Maintainers are certainly free to adopt a "take it or leave it" attitude if they want.
But most maintainers (including Elastic) don't want that. They proudly declare that their developers and users are a community, and they're steering the community to produce a great and open project on an ongoing basis. The maintainers certainly have a responsibility to follow through on such promises - or at least, if Amazon is correct and they aren't following through, they have no right to complain about a hostile fork.
Promises without consideration (e.g. unpaid) aren't enforceable.
I help out by sweeping Amazon's yard everyday, for free. "Thanks!" they say, "Any time!" I reply. But years later, I decide to stop. Amazon cries out in anguish "But you have a Responsibility!", and threatens me that if I don't clean their yard... well, they'll do it themselves.

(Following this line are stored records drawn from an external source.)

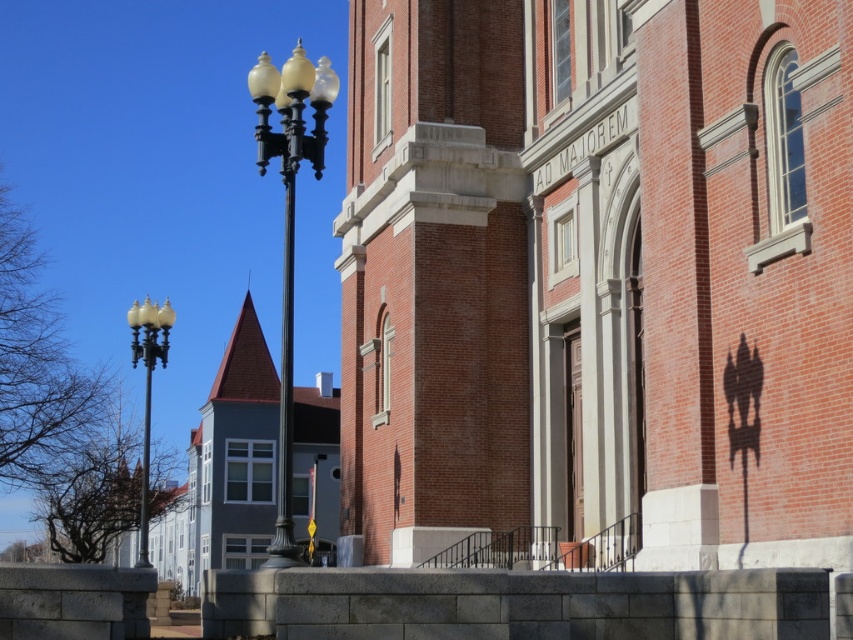 Does polished brass streetlight at left have a greater height compared to black metal pole at left?

Yes.

Between polished brass streetlight at left and black metal pole at left, which one has more height?

With more height is polished brass streetlight at left.

Between point (296, 160) and point (143, 547), which one is positioned in front?

Point (296, 160) is in front.

The width and height of the screenshot is (853, 640). I want to click on polished brass streetlight at left, so click(x=289, y=227).

Does polished brass streetlight at left have a larger size compared to black polished metal streetlight at center-left?

Correct, polished brass streetlight at left is larger in size than black polished metal streetlight at center-left.

Can you confirm if polished brass streetlight at left is smaller than black polished metal streetlight at center-left?

No, polished brass streetlight at left is not smaller than black polished metal streetlight at center-left.

Where is `polished brass streetlight at left`? The height and width of the screenshot is (640, 853). polished brass streetlight at left is located at coordinates (289, 227).

You are a GUI agent. You are given a task and a screenshot of the screen. Output one action in this format:
    pyautogui.click(x=<x>, y=<y>)
    Task: Click on the polished brass streetlight at left
    The image size is (853, 640).
    Given the screenshot: What is the action you would take?
    pyautogui.click(x=289, y=227)

Does black polished metal streetlight at center-left appear under matte black lamp post at left?

No, black polished metal streetlight at center-left is not below matte black lamp post at left.

Is black polished metal streetlight at center-left taller than matte black lamp post at left?

Correct, black polished metal streetlight at center-left is much taller as matte black lamp post at left.

Between point (288, 390) and point (143, 330), which one is positioned in front?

Free maintained software suits Amazon, and some organizations / foundations provide it. Seems to work as consulting services advertising (BTW which incentivizes hard-to-use software, lots of complicated features, jumbled together... ever seen a large foundation's open source project like that?)
Some businesses fund these foundations directly, but minimally, and there's a certain... reluctance. Perhaps an unmet need there...?
Amazon is welcome to fork and welcome to point out that they might be better for users than Elastic. But the issue here is that Amazon--like many others before them--are asserting a 'right' that simply does not exist.
I don't think Amazon's trying to claim that Elastic has done something legally or morally wrong. They just don't feel Elastic has lived up to their standards for community management, so they're going to take their ball and go start a new community with higher standards.
But most maintainers (including Elastic) don't want that. They proudly declare that their developers and users are a community, and they're steering the community to produce a great and open project on an ongoing basis. The maintainers certainly have a responsibility to follow through on such promises - or at least, if Amazon is correct and they aren't following through, they have no right to complain about a hostile fork.